Les Diners de Gala.
“At the age of six I wanted to be a cook. At seven I wanted to be Napoleon. And my ambition has been growing steadily ever since”: First Edition of Salvador Dali's Les Diners De Gala; inscribed by him to famed French chef Jean Vergnes with an original drawing
Les Diners de Gala.
DALI, Salvador.
Item Number: 143318
New York: Felicie, Inc. Publishers, 1973.

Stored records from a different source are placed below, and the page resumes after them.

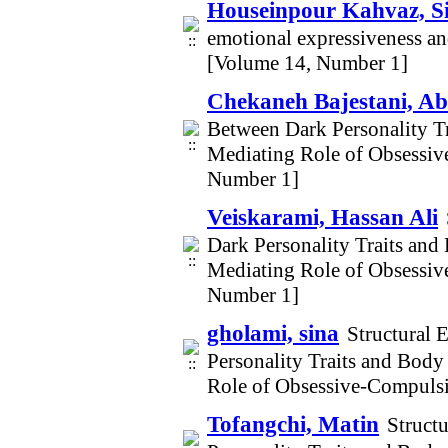
Houseinpour Kahvaz, S
emotional expressiveness an
[Volume 14, Number 1]
Chekaneh Bajestani, Ab
Between Dark Personality T
Mediating Role of Obsessi
Number 1]
Veiskarami, Hassan Ali
Dark Personality Traits an
Mediating Role of Obsessi
Number 1]
gholami, sina
Structural 
Personality Traits and Bod
Role of Obsessive-Compuls
Tofangchi, Matin
Struct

First edition of this extravagant, lavishly illustrated cookbook created by Dalí in honor of his wife, Gala. Quarto, original color-printed pictorial cloth, pictorial endpapers, illustrated throughout. Translated by Captain J. Peter Moore. Association copy, inscribed by Salvador Dali with a double-page inscription and drawing on the copyright page and opposite page, “For Jean Vergnes 1976 Le oen de la Cuisine Dali.” Dali has added an original portrait of Vergnes and a dripping spoon. With an additional presentation card inscribed by famed American restaurant critic Gael Greene laid in on Greene’s custom stationary, “To Jean Vergnes with love from his great admirer Gael Greene 1-27-76.” The recipient, Jean Vergnes, was a classically trained and highly acclaimed French chef, best-known as the co-founder of the famed Manhattan eatery Le Cirque, which opened in 1974. Vergnes had a major influence on American restaurant culture for more than four decades. He began his career working as a chef at various top restaurants in Paris during World War II, with a brief stop in Bermuda before moving to the United States in 1950. Classically trained in the French tradition, he was soon working in the kitchen of the Waldorf-Astoria, then as the youngest executive chef of the legendary Colony Restaurant, and finally as co-founder of Le Cirque, one of the most dazzling culinary jewels of New York since its opening in 1974. From 1986 to 1992, Daniel Boulud was executive chef of Le Cirque and in 1995, it was awarded the James Beard Foundation Award for Outstanding Restaurant. From the library of Jean Vergnes and thence by descent. Near fine in the original decorative stiff paper dust jacket which is in near fine condition.
“When six years old I wanted to be a cook.” At age 68, Dalí fulfilled that ambition in this book. His careful selection of menus and recipes, “with its precepts and its illustrations, is uniquely devoted to the pleasures of Taste. Don’t look for dietetic formulas here. We intend to ignore those charts and tables in which chemistry takes the place of gastronomy. If you are a disciple of one of those calorie-counters who turn the joys of eating into a form of punishment, close this book at once; it is too lively, too aggressive and far too impertinent for you.” With color plates and in-text photographs and illustrations on nearly every one of the 322 pages. The colophon reads, “The divine Salvador Domenech Philippe Hyacinthe Dalí conceived and materialized this work dedicated to Gala. All the recipes in this cook book, never before published, have been elaborated with great precision by a ‘chef’ wishing to remain in the most secret anonymity.” Gala was Dalí’s wife and muse.